Please copy out the lines in the entries that contain "Zinnat".

• [Data supplied]
--- START ---
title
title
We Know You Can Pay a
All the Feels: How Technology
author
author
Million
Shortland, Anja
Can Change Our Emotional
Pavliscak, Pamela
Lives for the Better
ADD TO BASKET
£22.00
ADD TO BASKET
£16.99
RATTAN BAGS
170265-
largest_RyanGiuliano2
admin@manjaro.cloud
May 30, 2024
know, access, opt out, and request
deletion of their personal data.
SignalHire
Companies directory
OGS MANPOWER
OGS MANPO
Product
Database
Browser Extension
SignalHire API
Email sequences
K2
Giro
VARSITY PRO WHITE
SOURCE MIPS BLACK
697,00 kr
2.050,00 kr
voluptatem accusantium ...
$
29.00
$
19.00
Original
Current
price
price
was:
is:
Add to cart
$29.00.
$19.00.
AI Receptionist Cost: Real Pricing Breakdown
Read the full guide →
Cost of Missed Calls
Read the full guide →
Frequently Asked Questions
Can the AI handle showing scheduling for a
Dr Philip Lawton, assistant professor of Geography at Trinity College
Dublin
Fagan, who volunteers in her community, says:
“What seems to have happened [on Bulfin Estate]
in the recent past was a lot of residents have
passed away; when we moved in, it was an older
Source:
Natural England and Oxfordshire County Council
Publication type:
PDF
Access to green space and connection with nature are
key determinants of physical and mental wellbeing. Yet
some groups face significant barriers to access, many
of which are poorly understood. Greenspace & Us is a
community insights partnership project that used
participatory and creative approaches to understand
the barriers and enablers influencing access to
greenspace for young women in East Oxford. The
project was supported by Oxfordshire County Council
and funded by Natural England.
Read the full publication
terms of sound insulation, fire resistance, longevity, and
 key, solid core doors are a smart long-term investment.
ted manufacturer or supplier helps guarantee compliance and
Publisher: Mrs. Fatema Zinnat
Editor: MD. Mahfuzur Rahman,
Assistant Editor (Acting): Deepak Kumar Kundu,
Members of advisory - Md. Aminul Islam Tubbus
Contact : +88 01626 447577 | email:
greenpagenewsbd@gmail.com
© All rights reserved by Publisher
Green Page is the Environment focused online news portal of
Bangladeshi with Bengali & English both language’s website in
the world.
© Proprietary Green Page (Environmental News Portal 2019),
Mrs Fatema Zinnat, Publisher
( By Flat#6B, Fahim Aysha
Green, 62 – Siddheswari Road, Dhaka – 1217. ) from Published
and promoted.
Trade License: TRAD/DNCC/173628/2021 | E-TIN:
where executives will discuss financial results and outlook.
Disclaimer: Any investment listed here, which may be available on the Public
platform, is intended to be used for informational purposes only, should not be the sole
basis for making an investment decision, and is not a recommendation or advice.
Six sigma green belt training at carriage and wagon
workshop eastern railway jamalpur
--- END ---
• [Result for this exercise]
Publisher: Mrs. Fatema Zinnat
Mrs Fatema Zinnat, Publisher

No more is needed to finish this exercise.